→ Goal of the exercise: Determine the count of lines containing "Fokus" in the entries below and return only that figure.

[Saved data entries]
◆ ◆ ◆ ◆ ◆

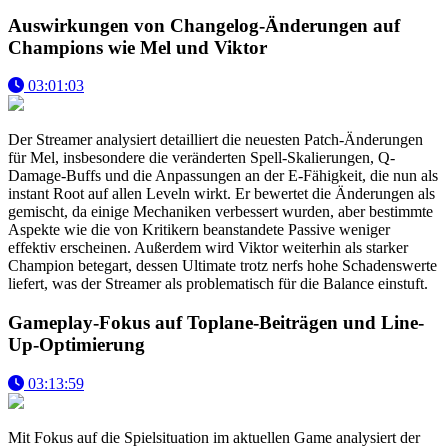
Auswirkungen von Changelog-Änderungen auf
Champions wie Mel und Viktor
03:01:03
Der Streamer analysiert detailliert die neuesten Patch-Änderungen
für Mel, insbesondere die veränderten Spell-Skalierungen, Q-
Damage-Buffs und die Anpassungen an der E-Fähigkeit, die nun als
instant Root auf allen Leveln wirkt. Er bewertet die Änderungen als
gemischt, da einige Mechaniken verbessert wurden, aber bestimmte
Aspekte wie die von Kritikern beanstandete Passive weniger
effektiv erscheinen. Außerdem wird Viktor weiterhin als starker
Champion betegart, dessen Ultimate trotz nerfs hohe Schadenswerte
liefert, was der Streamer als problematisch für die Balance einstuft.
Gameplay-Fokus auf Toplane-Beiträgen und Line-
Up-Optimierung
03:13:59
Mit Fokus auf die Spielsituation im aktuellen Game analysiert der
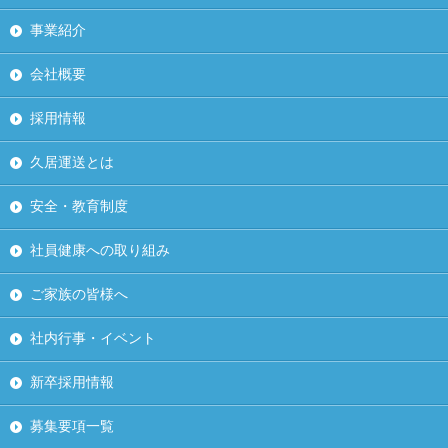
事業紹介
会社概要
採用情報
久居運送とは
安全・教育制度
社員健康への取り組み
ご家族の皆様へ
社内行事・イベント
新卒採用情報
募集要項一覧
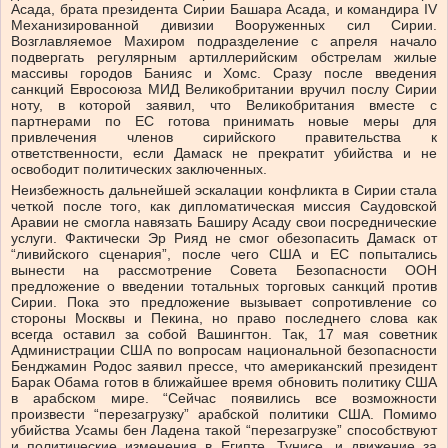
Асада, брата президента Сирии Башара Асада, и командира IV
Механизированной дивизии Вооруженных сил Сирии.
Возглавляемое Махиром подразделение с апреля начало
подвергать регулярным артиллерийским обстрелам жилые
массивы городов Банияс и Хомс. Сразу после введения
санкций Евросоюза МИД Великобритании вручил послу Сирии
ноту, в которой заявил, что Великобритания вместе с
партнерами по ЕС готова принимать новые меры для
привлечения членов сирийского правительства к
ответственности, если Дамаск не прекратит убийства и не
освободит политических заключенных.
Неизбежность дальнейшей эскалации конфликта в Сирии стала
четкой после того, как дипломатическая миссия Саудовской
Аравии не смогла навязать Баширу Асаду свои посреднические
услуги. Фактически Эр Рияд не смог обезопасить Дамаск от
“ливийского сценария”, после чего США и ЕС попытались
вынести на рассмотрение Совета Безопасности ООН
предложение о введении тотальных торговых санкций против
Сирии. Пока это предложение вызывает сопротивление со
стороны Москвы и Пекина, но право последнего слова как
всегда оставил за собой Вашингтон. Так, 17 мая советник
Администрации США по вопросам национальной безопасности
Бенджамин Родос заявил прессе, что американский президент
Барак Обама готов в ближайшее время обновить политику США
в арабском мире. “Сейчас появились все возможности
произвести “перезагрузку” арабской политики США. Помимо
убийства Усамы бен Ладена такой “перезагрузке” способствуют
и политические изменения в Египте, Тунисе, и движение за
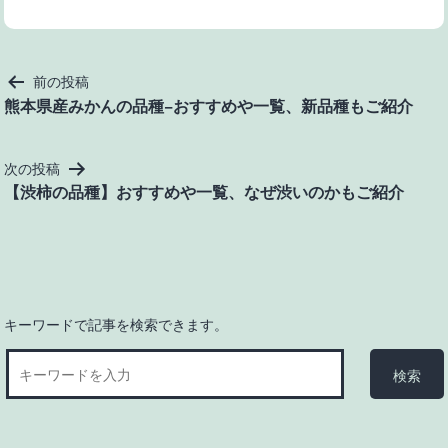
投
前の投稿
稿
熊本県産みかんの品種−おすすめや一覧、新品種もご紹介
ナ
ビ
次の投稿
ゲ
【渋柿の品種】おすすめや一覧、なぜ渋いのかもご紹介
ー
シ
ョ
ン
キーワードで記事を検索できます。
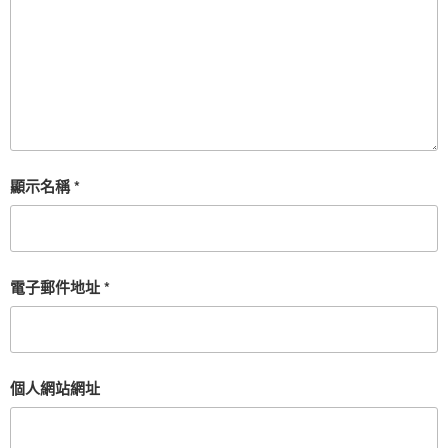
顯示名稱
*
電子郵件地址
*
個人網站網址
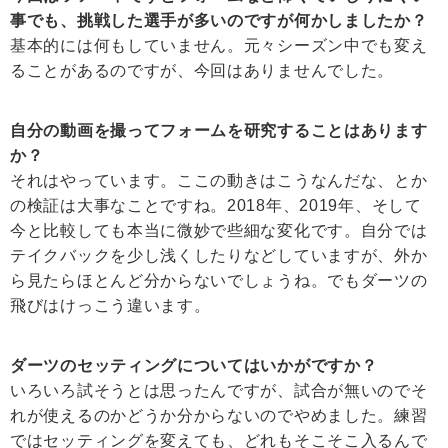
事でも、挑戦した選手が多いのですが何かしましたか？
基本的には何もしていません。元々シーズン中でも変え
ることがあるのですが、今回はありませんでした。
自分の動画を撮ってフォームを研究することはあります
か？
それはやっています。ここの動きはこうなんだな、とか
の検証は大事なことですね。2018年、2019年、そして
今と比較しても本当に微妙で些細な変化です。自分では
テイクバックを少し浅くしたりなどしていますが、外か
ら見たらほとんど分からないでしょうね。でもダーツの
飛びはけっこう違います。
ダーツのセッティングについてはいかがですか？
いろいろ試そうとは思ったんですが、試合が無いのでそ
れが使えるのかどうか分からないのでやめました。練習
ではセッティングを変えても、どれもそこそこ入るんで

◆ ◆ ◆ ◆ ◆

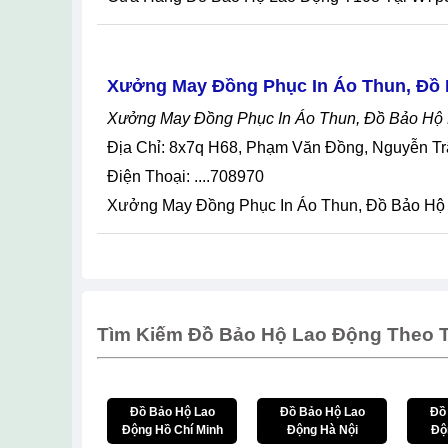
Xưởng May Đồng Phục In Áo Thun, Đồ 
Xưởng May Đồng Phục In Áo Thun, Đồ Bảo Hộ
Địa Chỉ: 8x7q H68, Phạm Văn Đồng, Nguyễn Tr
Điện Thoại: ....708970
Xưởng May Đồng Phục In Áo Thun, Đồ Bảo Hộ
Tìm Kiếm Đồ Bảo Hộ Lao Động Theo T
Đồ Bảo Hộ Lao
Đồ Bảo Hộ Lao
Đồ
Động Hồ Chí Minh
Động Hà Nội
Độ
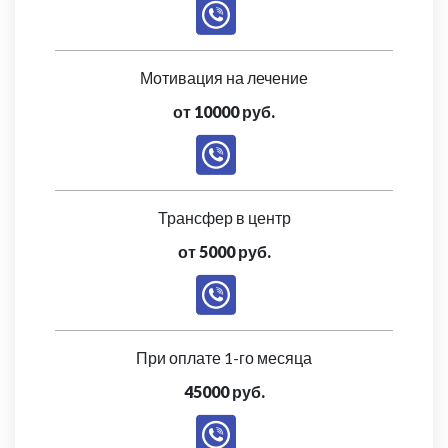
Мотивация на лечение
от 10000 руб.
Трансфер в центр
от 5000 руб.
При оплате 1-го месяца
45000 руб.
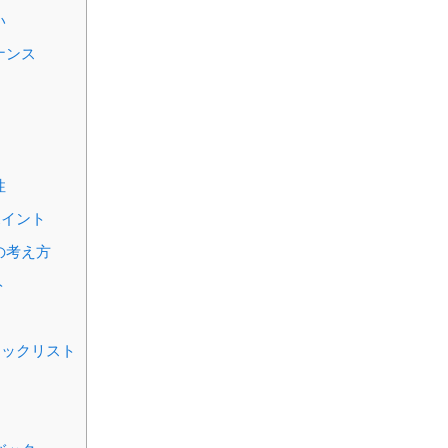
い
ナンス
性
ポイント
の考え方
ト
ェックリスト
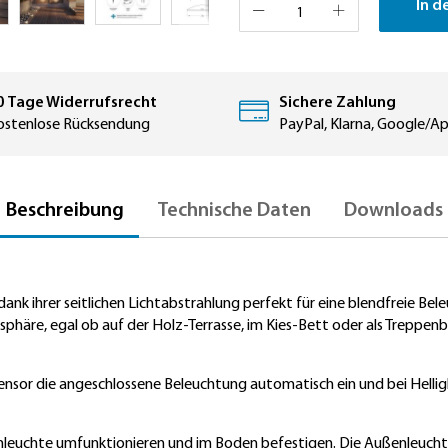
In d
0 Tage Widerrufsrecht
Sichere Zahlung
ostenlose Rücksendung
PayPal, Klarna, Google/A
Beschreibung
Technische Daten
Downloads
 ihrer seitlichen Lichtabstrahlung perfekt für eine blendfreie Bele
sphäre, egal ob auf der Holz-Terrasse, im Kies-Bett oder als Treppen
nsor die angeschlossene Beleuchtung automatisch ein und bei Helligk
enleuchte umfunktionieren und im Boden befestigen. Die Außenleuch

◆ ◆ ◆ ◆ ◆

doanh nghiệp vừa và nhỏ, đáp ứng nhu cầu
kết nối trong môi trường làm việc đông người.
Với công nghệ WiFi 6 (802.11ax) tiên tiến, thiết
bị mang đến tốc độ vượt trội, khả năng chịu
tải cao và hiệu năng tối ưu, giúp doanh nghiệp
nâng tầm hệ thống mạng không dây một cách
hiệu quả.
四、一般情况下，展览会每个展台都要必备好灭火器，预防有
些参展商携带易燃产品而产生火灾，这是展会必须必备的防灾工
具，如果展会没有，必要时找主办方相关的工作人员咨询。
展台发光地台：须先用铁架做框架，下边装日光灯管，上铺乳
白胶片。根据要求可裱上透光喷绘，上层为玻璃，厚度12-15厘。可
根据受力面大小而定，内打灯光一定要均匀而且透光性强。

◆ ◆ ◆ ◆ ◆

→ Solved problem: 2